* [Work item] Which lines of the entries below run from the one holding "filipniko.cz (48, 22)" to the one holding "info@vecinosportorrelodones.org (617, 812)", inclusive? Set down exactly those lines and no others.

..............................

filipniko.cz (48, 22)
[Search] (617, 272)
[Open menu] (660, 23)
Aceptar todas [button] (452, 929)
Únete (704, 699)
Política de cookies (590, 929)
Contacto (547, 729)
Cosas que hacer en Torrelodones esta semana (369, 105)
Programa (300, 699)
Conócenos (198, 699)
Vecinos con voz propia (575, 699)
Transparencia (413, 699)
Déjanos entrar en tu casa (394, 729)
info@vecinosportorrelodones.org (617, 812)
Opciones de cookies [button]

..............................

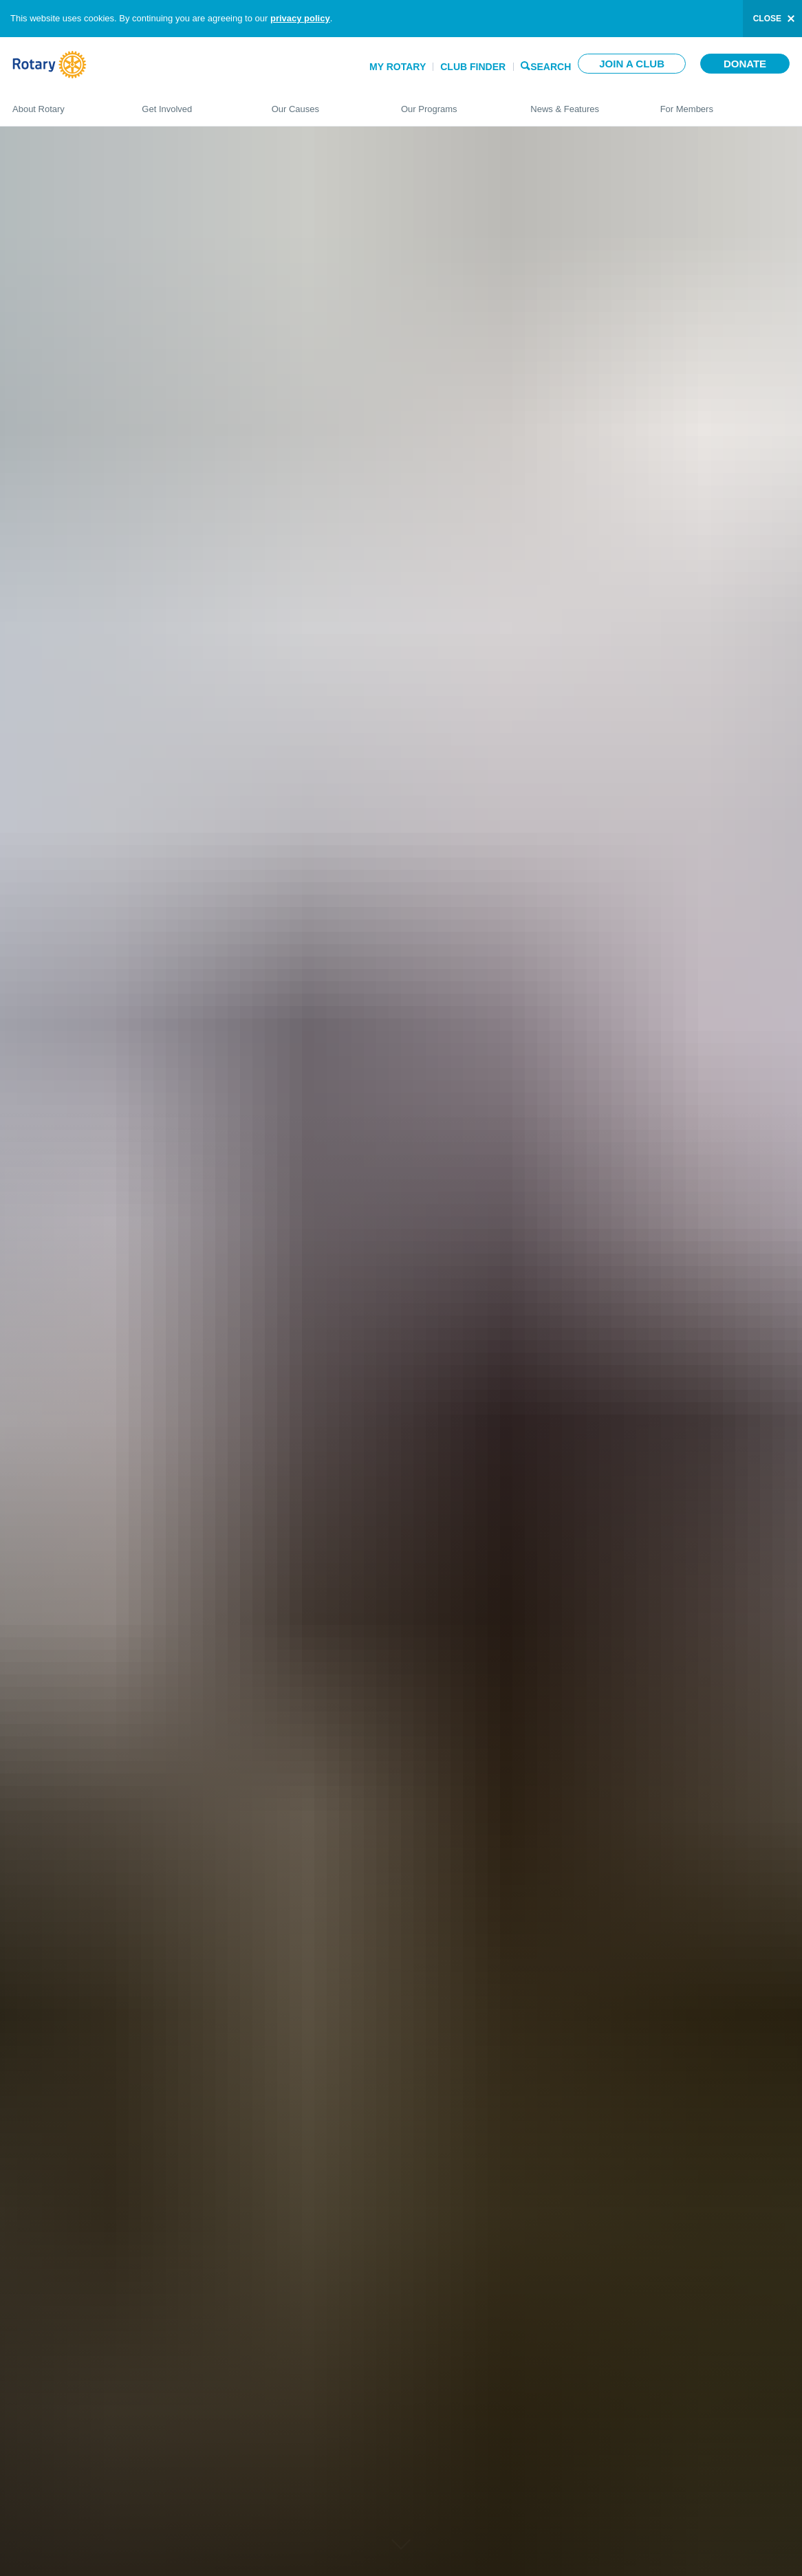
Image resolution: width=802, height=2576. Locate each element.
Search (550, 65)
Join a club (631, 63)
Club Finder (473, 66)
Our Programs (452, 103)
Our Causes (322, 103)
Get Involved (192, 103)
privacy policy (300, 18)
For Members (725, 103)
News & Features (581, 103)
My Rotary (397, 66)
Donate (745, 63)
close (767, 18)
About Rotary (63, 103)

..............................

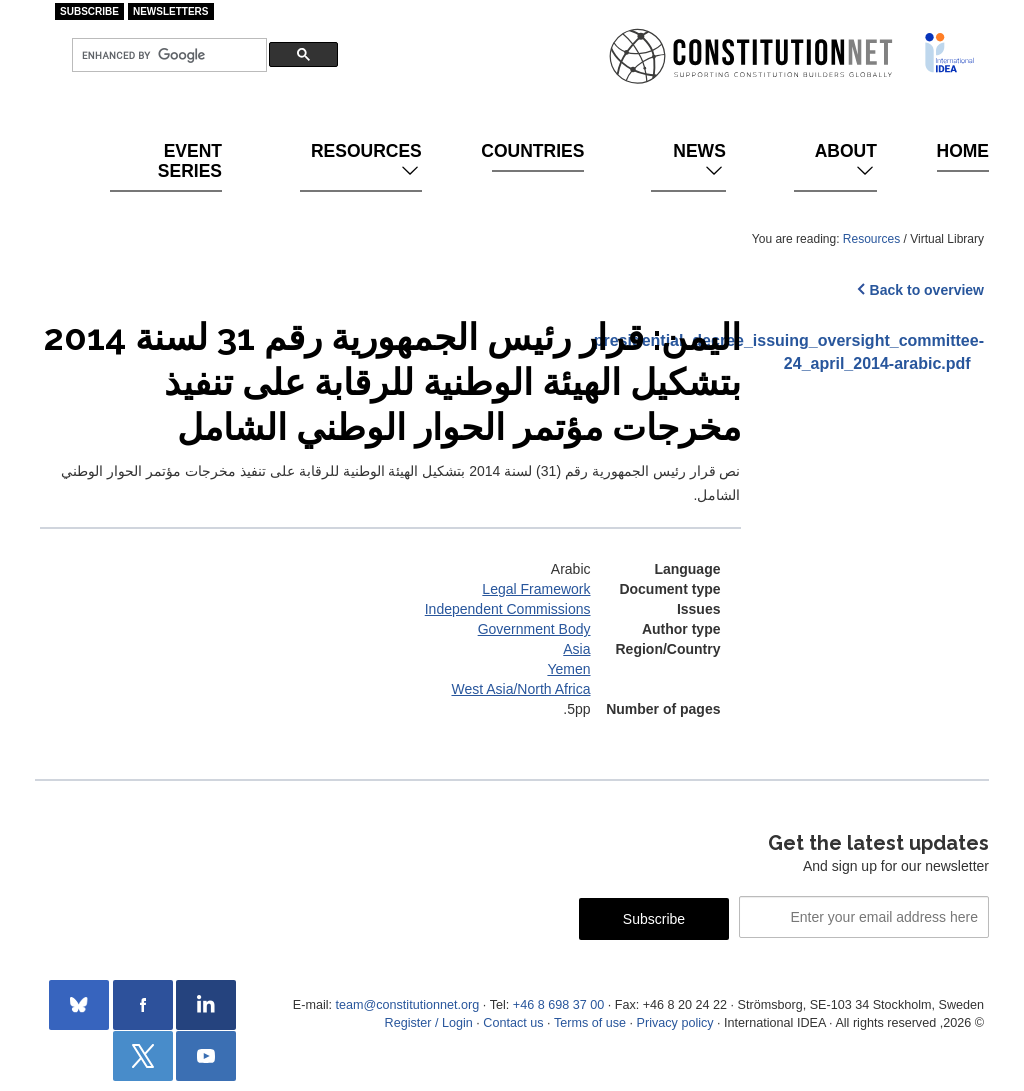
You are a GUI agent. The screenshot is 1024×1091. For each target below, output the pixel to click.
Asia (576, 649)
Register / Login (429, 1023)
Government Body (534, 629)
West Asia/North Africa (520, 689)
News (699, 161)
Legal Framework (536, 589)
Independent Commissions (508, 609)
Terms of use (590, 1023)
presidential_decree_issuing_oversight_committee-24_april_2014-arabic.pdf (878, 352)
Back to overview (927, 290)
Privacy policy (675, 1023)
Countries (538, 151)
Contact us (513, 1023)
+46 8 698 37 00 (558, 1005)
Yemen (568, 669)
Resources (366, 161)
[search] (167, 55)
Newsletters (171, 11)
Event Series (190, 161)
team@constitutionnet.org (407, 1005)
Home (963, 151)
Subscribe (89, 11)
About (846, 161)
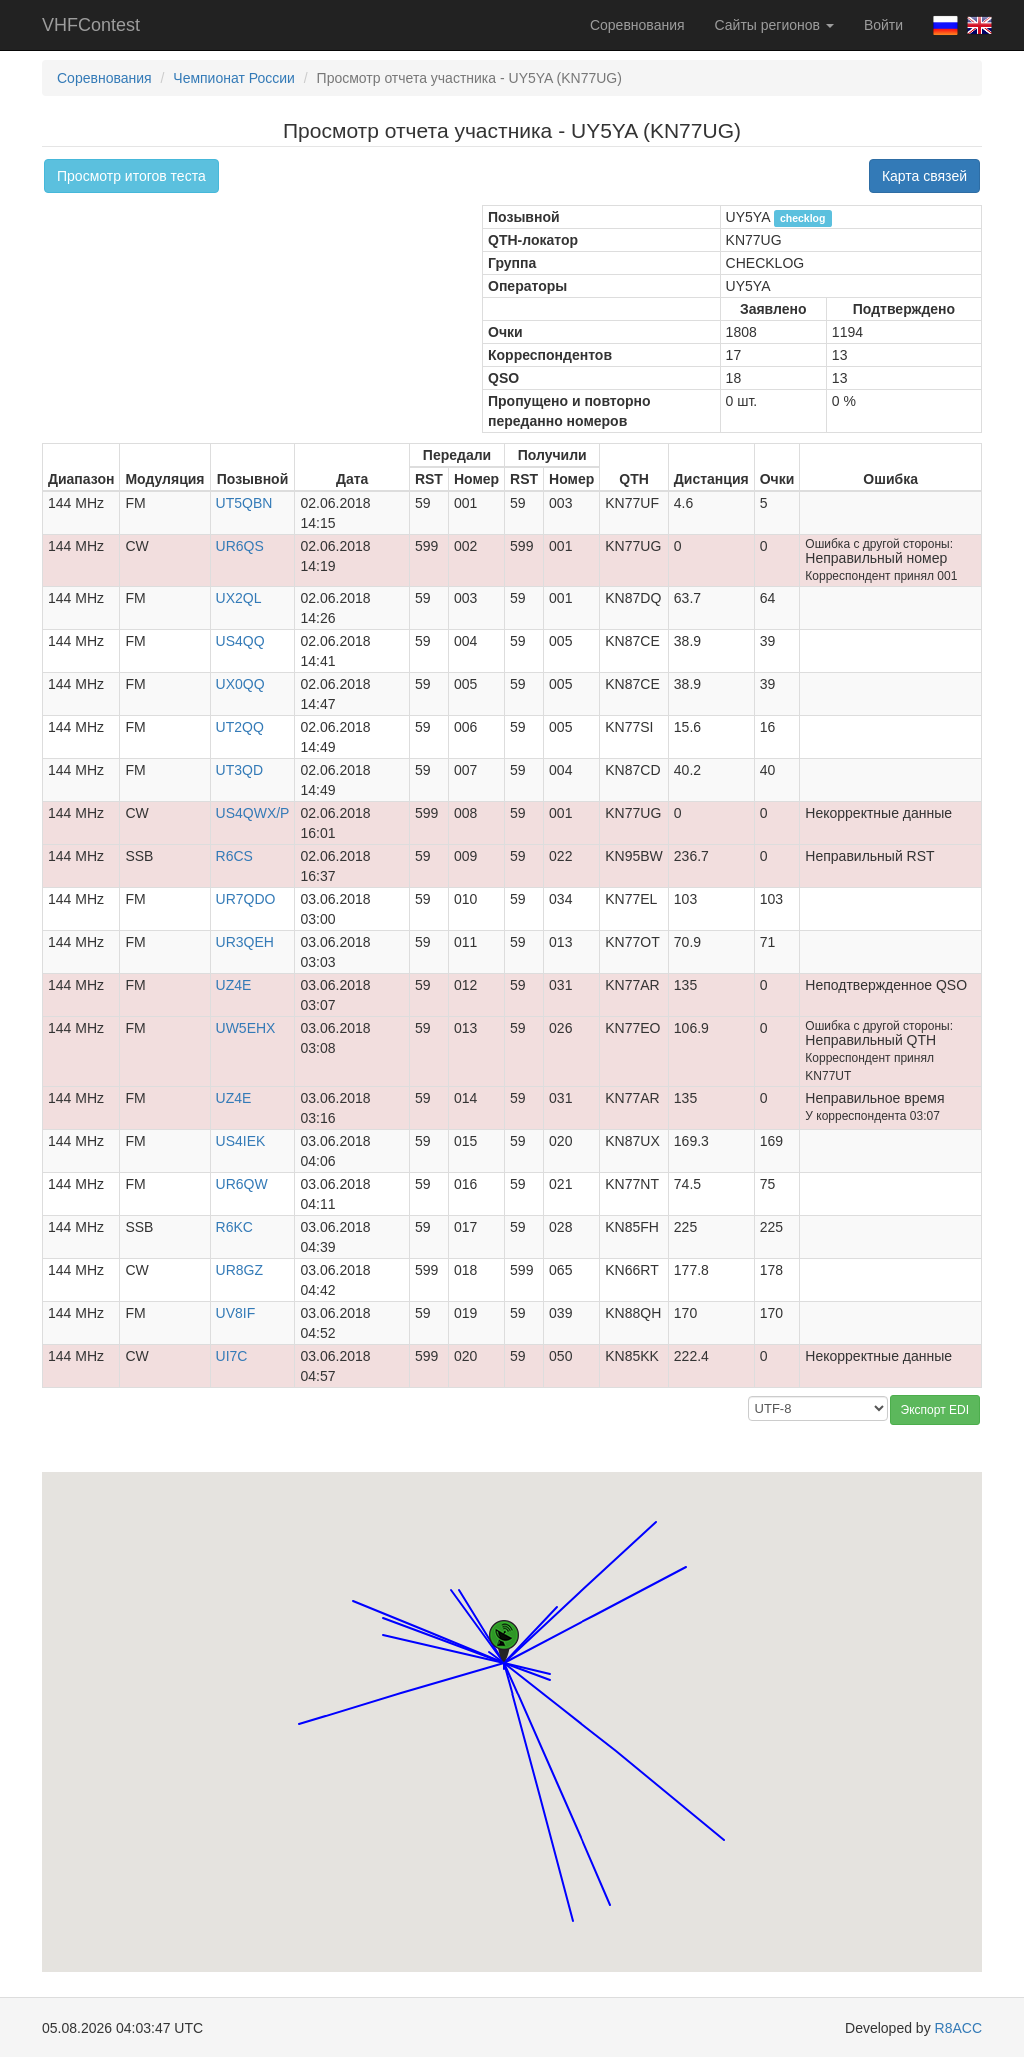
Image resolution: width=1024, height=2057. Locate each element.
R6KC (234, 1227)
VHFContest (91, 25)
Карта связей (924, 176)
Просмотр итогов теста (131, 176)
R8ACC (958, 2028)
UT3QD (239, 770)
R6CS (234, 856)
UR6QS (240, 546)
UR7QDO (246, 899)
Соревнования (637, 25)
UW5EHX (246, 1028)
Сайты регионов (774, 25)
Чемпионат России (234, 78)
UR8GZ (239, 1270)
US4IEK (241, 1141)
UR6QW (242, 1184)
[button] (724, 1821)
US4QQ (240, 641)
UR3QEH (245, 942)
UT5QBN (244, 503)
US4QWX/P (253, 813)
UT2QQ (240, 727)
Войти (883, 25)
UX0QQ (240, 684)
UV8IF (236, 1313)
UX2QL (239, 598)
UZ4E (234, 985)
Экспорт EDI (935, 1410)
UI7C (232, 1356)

..............................

* [Reply]
filipniko.cz (48, 22)
[Search] (617, 272)
[Open menu] (660, 23)
Aceptar todas [button] (452, 929)
Únete (704, 699)
Política de cookies (590, 929)
Contacto (547, 729)
Cosas que hacer en Torrelodones esta semana (369, 105)
Programa (300, 699)
Conócenos (198, 699)
Vecinos con voz propia (575, 699)
Transparencia (413, 699)
Déjanos entrar en tu casa (394, 729)
info@vecinosportorrelodones.org (617, 812)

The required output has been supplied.